One lesson, “Asparagus: The Mighty Spear,” challenges children to learn while playing with their food. A vegetable often the object of suspicion and scorn transforms into a teaching tool to reinforce skills. Children compare standard and non-standard measurement using asparagus as a ruler, count syllables in its name, use it as a paintbrush, or grow it in the garden and discuss its life cycle.
“This lesson is one of many that uses a food that children might be reluctant to try eating. However, after learning about its nutritional value, using it as a learning tool and becoming familiar with it, I have seen third-grade students ask for a second helping of grilled asparagus,” Harmon said.

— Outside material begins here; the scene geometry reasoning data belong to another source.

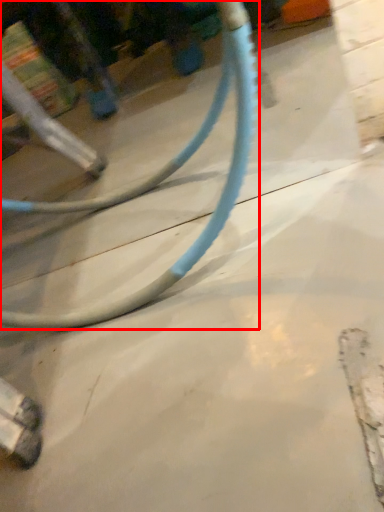 Question: In this image, where is bicycle wheel (annotated by the red box) located relative to concrete?

Choices:
 (A) right
 (B) left

Answer: (B) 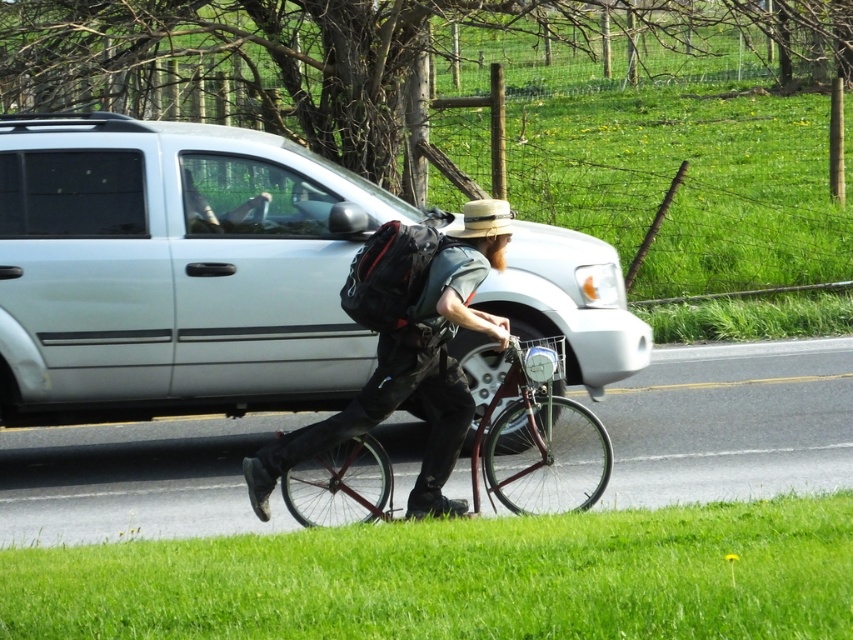 You are taking a photo of the cyclist and their bicycle. You want to focus on the point closer to the camera. Which point should you choose between point (67, 378) and point (546, 509)?

Point (67, 378) is further to the camera than point (546, 509), so you should choose point (67, 378) to focus on the closer point. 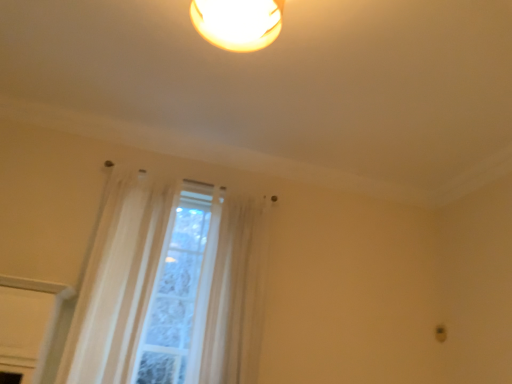 What do you see at coordinates (236, 294) in the screenshot? I see `sheer white curtain at center, the 1th curtain positioned from the right` at bounding box center [236, 294].

The height and width of the screenshot is (384, 512). I want to click on sheer white curtain at center, the 1th curtain positioned from the right, so click(x=236, y=294).

At what (x,y) coordinates should I click in order to perform the action: click on white sheer curtain at center, positioned as the 2th curtain in right-to-left order. Please return your answer as a coordinate pair (x, y). Image resolution: width=512 pixels, height=384 pixels. Looking at the image, I should click on (170, 286).

This screenshot has height=384, width=512. What do you see at coordinates (170, 286) in the screenshot?
I see `white sheer curtain at center, the first curtain when ordered from left to right` at bounding box center [170, 286].

In order to face white sheer curtain at center, positioned as the 2th curtain in right-to-left order, should I rotate leftwards or rightwards?

Rotate left and turn 16.861 degrees.

Where is `sheer white curtain at center, the 1th curtain positioned from the right`? This screenshot has width=512, height=384. sheer white curtain at center, the 1th curtain positioned from the right is located at coordinates (236, 294).

Is sheer white curtain at center, which appears as the second curtain when viewed from the left, to the left of white sheer curtain at center, the first curtain when ordered from left to right, from the viewer's perspective?

Incorrect, sheer white curtain at center, which appears as the second curtain when viewed from the left, is not on the left side of white sheer curtain at center, the first curtain when ordered from left to right.

Does sheer white curtain at center, which appears as the second curtain when viewed from the left, come behind white sheer curtain at center, positioned as the 2th curtain in right-to-left order?

Yes, sheer white curtain at center, which appears as the second curtain when viewed from the left, is further from the viewer.

Is point (210, 297) more distant than point (106, 264)?

Yes, point (210, 297) is farther from viewer.

From the image's perspective, which is below, sheer white curtain at center, which appears as the second curtain when viewed from the left, or white sheer curtain at center, positioned as the 2th curtain in right-to-left order?

sheer white curtain at center, which appears as the second curtain when viewed from the left, appears lower in the image.

From a real-world perspective, is sheer white curtain at center, the 1th curtain positioned from the right, positioned under white sheer curtain at center, the first curtain when ordered from left to right, based on gravity?

No.

Can you confirm if sheer white curtain at center, the 1th curtain positioned from the right, is wider than white sheer curtain at center, the first curtain when ordered from left to right?

Indeed, sheer white curtain at center, the 1th curtain positioned from the right, has a greater width compared to white sheer curtain at center, the first curtain when ordered from left to right.

From the picture: Can you confirm if sheer white curtain at center, the 1th curtain positioned from the right, is shorter than white sheer curtain at center, positioned as the 2th curtain in right-to-left order?

Yes, sheer white curtain at center, the 1th curtain positioned from the right, is shorter than white sheer curtain at center, positioned as the 2th curtain in right-to-left order.

Considering the relative sizes of sheer white curtain at center, which appears as the second curtain when viewed from the left, and white sheer curtain at center, positioned as the 2th curtain in right-to-left order, in the image provided, is sheer white curtain at center, which appears as the second curtain when viewed from the left, bigger than white sheer curtain at center, positioned as the 2th curtain in right-to-left order,?

Correct, sheer white curtain at center, which appears as the second curtain when viewed from the left, is larger in size than white sheer curtain at center, positioned as the 2th curtain in right-to-left order.

Would you say white sheer curtain at center, positioned as the 2th curtain in right-to-left order, is part of sheer white curtain at center, the 1th curtain positioned from the right,'s contents?

No, white sheer curtain at center, positioned as the 2th curtain in right-to-left order, is not surrounded by sheer white curtain at center, the 1th curtain positioned from the right.

Does sheer white curtain at center, which appears as the second curtain when viewed from the left, touch white sheer curtain at center, positioned as the 2th curtain in right-to-left order?

They are not placed beside each other.

Is sheer white curtain at center, which appears as the second curtain when viewed from the left, turned away from white sheer curtain at center, the first curtain when ordered from left to right?

sheer white curtain at center, which appears as the second curtain when viewed from the left, is not turned away from white sheer curtain at center, the first curtain when ordered from left to right.

How much distance is there between sheer white curtain at center, which appears as the second curtain when viewed from the left, and white sheer curtain at center, the first curtain when ordered from left to right?

sheer white curtain at center, which appears as the second curtain when viewed from the left, is 9.71 inches from white sheer curtain at center, the first curtain when ordered from left to right.

Find the location of a particular element. curtain that appears in front of the sheer white curtain at center, the 1th curtain positioned from the right is located at coordinates (170, 286).

Based on their positions, is white sheer curtain at center, positioned as the 2th curtain in right-to-left order, located to the left or right of sheer white curtain at center, the 1th curtain positioned from the right?

white sheer curtain at center, positioned as the 2th curtain in right-to-left order, is positioned on sheer white curtain at center, the 1th curtain positioned from the right,'s left side.

Which object is more forward, white sheer curtain at center, positioned as the 2th curtain in right-to-left order, or sheer white curtain at center, which appears as the second curtain when viewed from the left?

white sheer curtain at center, positioned as the 2th curtain in right-to-left order, is in front.

Considering the positions of points (129, 346) and (206, 357), is point (129, 346) farther from camera compared to point (206, 357)?

That is False.

From the image's perspective, is white sheer curtain at center, the first curtain when ordered from left to right, located above or below sheer white curtain at center, which appears as the second curtain when viewed from the left?

Based on their image positions, white sheer curtain at center, the first curtain when ordered from left to right, is located above sheer white curtain at center, which appears as the second curtain when viewed from the left.

Consider the image. From a real-world perspective, is white sheer curtain at center, the first curtain when ordered from left to right, above or below sheer white curtain at center, the 1th curtain positioned from the right?

In terms of real-world spatial position, white sheer curtain at center, the first curtain when ordered from left to right, is below sheer white curtain at center, the 1th curtain positioned from the right.

Considering the relative sizes of white sheer curtain at center, the first curtain when ordered from left to right, and sheer white curtain at center, which appears as the second curtain when viewed from the left, in the image provided, is white sheer curtain at center, the first curtain when ordered from left to right, thinner than sheer white curtain at center, which appears as the second curtain when viewed from the left,?

Yes, white sheer curtain at center, the first curtain when ordered from left to right, is thinner than sheer white curtain at center, which appears as the second curtain when viewed from the left.

Does white sheer curtain at center, the first curtain when ordered from left to right, have a lesser height compared to sheer white curtain at center, the 1th curtain positioned from the right?

No, white sheer curtain at center, the first curtain when ordered from left to right, is not shorter than sheer white curtain at center, the 1th curtain positioned from the right.

Does white sheer curtain at center, the first curtain when ordered from left to right, have a smaller size compared to sheer white curtain at center, the 1th curtain positioned from the right?

Yes, white sheer curtain at center, the first curtain when ordered from left to right, is smaller than sheer white curtain at center, the 1th curtain positioned from the right.

Looking at this image, is white sheer curtain at center, positioned as the 2th curtain in right-to-left order, outside of sheer white curtain at center, the 1th curtain positioned from the right?

That's correct, white sheer curtain at center, positioned as the 2th curtain in right-to-left order, is outside of sheer white curtain at center, the 1th curtain positioned from the right.

Is white sheer curtain at center, positioned as the 2th curtain in right-to-left order, not near sheer white curtain at center, the 1th curtain positioned from the right?

No.

Is white sheer curtain at center, the first curtain when ordered from left to right, facing towards sheer white curtain at center, which appears as the second curtain when viewed from the left?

In addition to free resources on its website, Ag in the Classroom offers free classroom sets of magazines, and its newest teaching tool, made possible by a donation from Oklahoma AgCredit, are financial literacy cards for elementary and high school. When educators attend professional development workshops, either at their schools or at a state conference such as OSDE’s EngageOK summer education conference, they are eligible to apply for a grant from the Oklahoma Pork Council for up to $300 to teach Ag in the Classroom lessons in their classrooms. The spring deadline for the grant is Jan. 30.
Easy to use
Amber Bales says she’s not a typical farm girl like many in Morrison, a small town north of Stillwater. But the third-grade teacher started attending free Ag in the Classroom workshops across the state and brought her ideas back to Morrison Elementary. Bales’ unit on buffaloes started as a student-led research assignment and ended up as a project for the county fair — but with a twist. Bales incorporates technology into her Ag in the Classroom lessons. Her students went a step further by making their homemade buffalo board “talk” by recording facts into the voice app Chatterpix and creating a multimedia presentation.
In 2016, Bales was named Oklahoma’s Ag in the Classroom Teacher of the Year. She was one of eight teachers to receive the National Excellence in Teaching About Agriculture Award for 2017.
“We just talk every day that when you get up in the morning and put on your clothes, you need to think of farmers. Our clothes are from cotton. When you eat, you need to think of farmers because where did that food come from? It doesn’t matter where you live, you are utilizing agriculture, and even living in a rural place, students still sometimes forget that,” Bales said.
The current Oklahoma Ag in the Classroom Teacher of the Year, Debra Deskin, was raised on a farm with cattle and horses in Luther but is surrounded by city kids every day. She said they are constantly asking for their next ag lesson. Deskin teaches gifted and talented enrichment classes at two elementary schools in Edmond Public Schools.
Deskin said she hasn’t converted every teacher in her schools to Ag in the Classroom yet, but she believes agriculture is relevant for all Oklahoma teachers.
“They see the kids are excited, but a lot of them still don’t know about the curriculum,” Deskin said. “I think the other teachers are a little intimidated about the whole concept of teaching agriculture if they don’t have that background. But the kids love it. My students are going home telling their parents, and parents are telling me they’re learning a lot, too.”
Ag in the Classroom lessons are available for all subject areas in grades pre-K through 12. Lessons and online resources, along with the contact information to schedule a workshop, can be found at www.agclassroom.org/ok.